How a Tasmanian Potato Grower Stopped Losing Crop to Timber Bins
A Tasmanian potato grower in the northern midlands.
The operation
This is a mid-sized seed and table potato grower in Tasmania's northern midlands, lifting several thousand tonnes a season across a short, weather-pressured harvest window. Crop comes off the digger, gets carted to a central shed, cured, then held in store before grading and dispatch to mainland buyers. For years the entire flow ran on timber field bins.
The problem with the old handling
Timber bins looked cheap on paper, but the grower was quietly paying for them three times over. First, the boards absorbed soil moisture and held it against the crop, so the centre of a deep bin would sweat and rot before grading. Second, the timber itself failed periodic quality and biosecurity audits — damp, splintered, soil-caked boards are exactly what an auditor flags. Third, the bins were getting condemned and rebuilt every two to three seasons, so there was a permanent replacement line in the budget that never went away.
The grower had also started cross-loading bins onto the mainland for buyers who wanted product in store-ready containers, and shipping empty timber bins back at full height was burning trailer space they were paying for in both directions.
Why this container
They standardised on the BPB-K1165V folding vented Australian-Standard pallet box. It is a 1162 x 1162 x 780 mm bin moulded from food-grade HDPE, rated to 3,000 kg static and 500 kg dynamic, with a 500 kg racking rating and a 750-litre body. Three things made it the right tool rather than just a plastic version of the timber bin it replaced.
The full-height venting was the headline. Vented walls let curing and respiration air move through the whole potato mass instead of trapping moisture against the boards, which is the exact failure they had with timber. At a bulk potato density around 650 kg per cubic metre, the 750-litre internal volume (1090 x 1080 x 635 mm) carries roughly 490 kg of crop per bin — a useful field load that still cures evenly because air can get to the middle.
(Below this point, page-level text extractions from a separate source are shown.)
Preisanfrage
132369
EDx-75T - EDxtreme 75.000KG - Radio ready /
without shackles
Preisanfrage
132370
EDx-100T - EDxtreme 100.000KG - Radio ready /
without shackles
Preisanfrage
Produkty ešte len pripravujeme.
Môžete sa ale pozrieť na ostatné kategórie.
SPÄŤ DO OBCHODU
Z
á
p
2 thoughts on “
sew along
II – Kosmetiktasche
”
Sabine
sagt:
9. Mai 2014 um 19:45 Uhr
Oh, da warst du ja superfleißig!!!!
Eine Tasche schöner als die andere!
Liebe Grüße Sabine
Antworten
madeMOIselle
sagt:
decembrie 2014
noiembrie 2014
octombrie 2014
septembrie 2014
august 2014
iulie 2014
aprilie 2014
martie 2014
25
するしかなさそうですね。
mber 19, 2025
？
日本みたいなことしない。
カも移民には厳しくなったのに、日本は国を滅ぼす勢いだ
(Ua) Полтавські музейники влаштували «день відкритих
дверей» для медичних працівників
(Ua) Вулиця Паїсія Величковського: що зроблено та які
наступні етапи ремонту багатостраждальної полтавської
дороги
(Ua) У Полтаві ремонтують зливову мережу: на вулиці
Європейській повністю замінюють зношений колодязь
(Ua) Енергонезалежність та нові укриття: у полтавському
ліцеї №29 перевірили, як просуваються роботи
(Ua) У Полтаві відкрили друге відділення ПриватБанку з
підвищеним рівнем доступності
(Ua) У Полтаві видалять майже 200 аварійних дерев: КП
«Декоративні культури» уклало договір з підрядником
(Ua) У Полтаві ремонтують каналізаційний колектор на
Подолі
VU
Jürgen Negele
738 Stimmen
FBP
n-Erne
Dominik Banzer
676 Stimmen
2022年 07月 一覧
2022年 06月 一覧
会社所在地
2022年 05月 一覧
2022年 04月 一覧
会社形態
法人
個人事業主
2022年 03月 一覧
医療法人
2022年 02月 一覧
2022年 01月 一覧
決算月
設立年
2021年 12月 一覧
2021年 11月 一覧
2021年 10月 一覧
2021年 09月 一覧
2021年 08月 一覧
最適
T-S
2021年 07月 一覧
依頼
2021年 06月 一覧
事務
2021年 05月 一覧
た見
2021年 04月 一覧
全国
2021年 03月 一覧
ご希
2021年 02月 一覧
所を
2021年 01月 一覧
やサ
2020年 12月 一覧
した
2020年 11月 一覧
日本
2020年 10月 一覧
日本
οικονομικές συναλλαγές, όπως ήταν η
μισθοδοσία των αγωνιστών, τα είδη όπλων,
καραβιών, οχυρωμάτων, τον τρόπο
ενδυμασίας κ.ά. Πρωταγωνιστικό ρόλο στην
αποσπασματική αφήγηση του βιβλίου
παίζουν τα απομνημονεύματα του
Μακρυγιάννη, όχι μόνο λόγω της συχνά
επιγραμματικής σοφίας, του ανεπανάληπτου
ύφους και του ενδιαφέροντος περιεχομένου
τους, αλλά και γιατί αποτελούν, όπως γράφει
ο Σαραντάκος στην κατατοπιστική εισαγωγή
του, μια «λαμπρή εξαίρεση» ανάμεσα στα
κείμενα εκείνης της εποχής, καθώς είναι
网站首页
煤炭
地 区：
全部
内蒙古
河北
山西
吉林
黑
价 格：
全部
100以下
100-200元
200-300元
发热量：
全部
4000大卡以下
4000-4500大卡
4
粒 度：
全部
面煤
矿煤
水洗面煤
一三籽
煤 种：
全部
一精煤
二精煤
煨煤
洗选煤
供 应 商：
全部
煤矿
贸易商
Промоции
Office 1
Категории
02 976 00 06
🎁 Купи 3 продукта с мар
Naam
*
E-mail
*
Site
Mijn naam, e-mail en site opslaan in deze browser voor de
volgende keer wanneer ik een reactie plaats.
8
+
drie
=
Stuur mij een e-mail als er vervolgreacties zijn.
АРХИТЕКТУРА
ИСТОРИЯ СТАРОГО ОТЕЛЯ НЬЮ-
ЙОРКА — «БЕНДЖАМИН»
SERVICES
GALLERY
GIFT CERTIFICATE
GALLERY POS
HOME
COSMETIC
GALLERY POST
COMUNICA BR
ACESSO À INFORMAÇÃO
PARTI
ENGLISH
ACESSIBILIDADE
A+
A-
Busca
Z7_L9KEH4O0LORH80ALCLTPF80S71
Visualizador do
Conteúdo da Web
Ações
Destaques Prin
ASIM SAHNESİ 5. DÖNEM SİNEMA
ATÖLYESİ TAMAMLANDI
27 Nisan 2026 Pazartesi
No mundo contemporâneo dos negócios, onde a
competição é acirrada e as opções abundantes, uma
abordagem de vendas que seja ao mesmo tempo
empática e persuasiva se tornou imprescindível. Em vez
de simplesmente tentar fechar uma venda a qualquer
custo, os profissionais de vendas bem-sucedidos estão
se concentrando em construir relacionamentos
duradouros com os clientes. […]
The folding action was the second reason. The bin collapses to a 280 mm folded height, so empties returning from the mainland or sitting in the shed out of season stack about four-to-one against a rigid timber bin. The third reason was simply the HDPE itself: it hoses clean, doesn't absorb water, doesn't splinter, and presents an audit-friendly surface every single inspection.
The rollout
The grower did not rip-and-replace. They bought an initial tranche just above the minimum order of nine units, ran them through one full harvest-and-store cycle alongside the timber fleet, and watched how the vented crop held in store versus the timber-stored crop. Once the centre-of-bin rot stopped showing up at grading, they scaled the plastic fleet over the following two seasons and retired timber as it failed rather than writing it all off at once. The 2-way entry suited their existing forklift pattern in the shed, so no handling equipment changed.
The result — estimated
Two effects drove the payback, and both should be read as estimates rather than promises. On the empty-return leg, folding the bins to 280 mm gave roughly a four-to-one stacking gain over rigid timber, which we estimate trimmed something in the order of 4-5% off the freight cost of moving empties back from the mainland — every collapsed bin is trailer space that now carries saleable product instead of air.
The larger gain was shrink. Even a few percentage points of reduced store rot on a multi-thousand-tonne crop recovers more value in a single season than the bins cost. We'd frame it conservatively as a low-single-digit percentage shrink improvement on stored lines, which on this grower's volume comfortably outweighs the changeover outlay. Layer on the disappearance of the timber replacement budget — HDPE bins of this type routinely give a decade-plus of service against timber's two-to-three seasons — and the long-run replacement spend on bins falls by an estimated 50-70% over ten years. The audit non-conformances tied to wet, broken boards simply stopped being a line item.